Helene Rey, an influential business mind and woman.

Helene Rey made a side trip on her way to the hospital to give birth to her daughter in September 2006: She stopped off at the main office of London Business School, where she teaches economics, to turn in a report on a doctoral defense.
By: John Beth consulting
 
April 3, 2013 - PRLog -- “I was kind of struck by this idea that there were these analogies,” she said in an interview at her London Business School office, where work tables overflowing with papers share space with a two-seat sofa. “If you want to dialogue with someone, or you want to make a transaction with someone, then it’s going to be very useful if you choose a medium of exchange that a lot of people use.”

Rey was born and raised in Brioude, “in the middle of nowhere” in south-central France, where her father was a civil engineer and her mother a teacher. She was a good student, and in the French school system that meant she was encouraged to focus on mathematics. She found she liked the rigor of the subject. While that grew into an enthusiasm for physics, the social element of economics proved more intriguing. As a relatively young field, she said economics is easier for newcomers to show signs of innovation and entrepreneurship towards the subject  and make a contribution.

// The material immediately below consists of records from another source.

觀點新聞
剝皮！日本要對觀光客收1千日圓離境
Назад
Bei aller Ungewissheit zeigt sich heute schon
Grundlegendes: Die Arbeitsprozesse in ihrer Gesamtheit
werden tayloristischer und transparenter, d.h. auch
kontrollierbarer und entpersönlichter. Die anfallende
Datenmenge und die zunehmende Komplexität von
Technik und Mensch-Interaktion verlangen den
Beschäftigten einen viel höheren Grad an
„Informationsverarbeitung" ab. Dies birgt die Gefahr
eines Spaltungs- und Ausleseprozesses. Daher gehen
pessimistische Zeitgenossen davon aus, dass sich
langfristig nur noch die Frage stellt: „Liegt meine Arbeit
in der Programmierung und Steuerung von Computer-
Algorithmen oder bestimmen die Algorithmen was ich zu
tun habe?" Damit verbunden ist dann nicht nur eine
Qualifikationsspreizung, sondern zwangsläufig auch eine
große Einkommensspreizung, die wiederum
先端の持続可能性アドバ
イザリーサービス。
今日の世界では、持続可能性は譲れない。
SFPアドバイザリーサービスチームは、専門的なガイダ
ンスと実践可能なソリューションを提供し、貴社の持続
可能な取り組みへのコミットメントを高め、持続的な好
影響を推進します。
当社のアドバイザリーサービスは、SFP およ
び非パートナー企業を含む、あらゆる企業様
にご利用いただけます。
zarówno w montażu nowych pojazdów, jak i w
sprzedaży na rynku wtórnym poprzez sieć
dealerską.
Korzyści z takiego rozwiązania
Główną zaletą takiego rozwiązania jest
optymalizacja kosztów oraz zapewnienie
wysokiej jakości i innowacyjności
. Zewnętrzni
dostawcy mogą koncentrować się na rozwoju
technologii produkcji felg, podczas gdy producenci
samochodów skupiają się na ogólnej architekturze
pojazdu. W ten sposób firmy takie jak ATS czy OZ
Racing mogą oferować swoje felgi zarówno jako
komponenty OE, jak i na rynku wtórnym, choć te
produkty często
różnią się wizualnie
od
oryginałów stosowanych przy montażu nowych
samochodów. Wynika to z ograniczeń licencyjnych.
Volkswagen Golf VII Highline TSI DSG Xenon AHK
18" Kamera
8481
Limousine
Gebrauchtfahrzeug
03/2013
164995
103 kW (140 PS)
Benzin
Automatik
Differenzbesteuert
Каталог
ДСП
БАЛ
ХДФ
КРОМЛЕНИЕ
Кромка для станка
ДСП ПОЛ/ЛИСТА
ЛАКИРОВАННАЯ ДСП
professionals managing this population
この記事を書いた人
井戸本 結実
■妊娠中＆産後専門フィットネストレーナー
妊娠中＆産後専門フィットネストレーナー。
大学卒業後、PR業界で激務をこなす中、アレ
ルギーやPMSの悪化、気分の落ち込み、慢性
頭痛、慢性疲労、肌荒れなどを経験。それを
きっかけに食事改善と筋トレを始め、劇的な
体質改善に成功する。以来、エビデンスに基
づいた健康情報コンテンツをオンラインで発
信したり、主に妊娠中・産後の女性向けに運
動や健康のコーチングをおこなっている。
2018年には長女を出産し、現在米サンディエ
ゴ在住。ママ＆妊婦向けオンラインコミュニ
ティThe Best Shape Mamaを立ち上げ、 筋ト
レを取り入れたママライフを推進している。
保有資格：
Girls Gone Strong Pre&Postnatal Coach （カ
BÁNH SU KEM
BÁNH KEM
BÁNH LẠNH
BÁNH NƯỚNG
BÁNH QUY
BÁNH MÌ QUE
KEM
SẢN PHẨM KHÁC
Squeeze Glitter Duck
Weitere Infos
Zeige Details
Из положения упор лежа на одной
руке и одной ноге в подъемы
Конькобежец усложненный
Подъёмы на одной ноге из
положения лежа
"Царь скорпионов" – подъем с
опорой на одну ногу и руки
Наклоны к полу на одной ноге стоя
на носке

“It’s a nice mix of theoretical thinking and interesting data,” she said. “You can actually look at big issues that impact the daily lives of people.”

In 2012 she won the inaugural Birgit Grodal Award (http://www.eeassoc.org/index.php?page=211), given by the EEA to a European-based female economist who’s made a “significant contribution” to the profession. Pissarides, when was the association’s president, announced the creation of the award in 2011.

He said he remembers being impressed by Rey’s ability to work as a “mature economist” at the LSE. She asked big questions that other students, more risk-averse and worried about getting a degree, would shy away from.

“She would go and get the data, and try to understand it by sitting at a computer for hours on end,” he said. Now, “she’s the leader in the field on the sustainability of current-account imbalances, something that’s going on all the time, especially when we have so many imbalances in the global economy. She is the academic version of innovation and entrepreneurship”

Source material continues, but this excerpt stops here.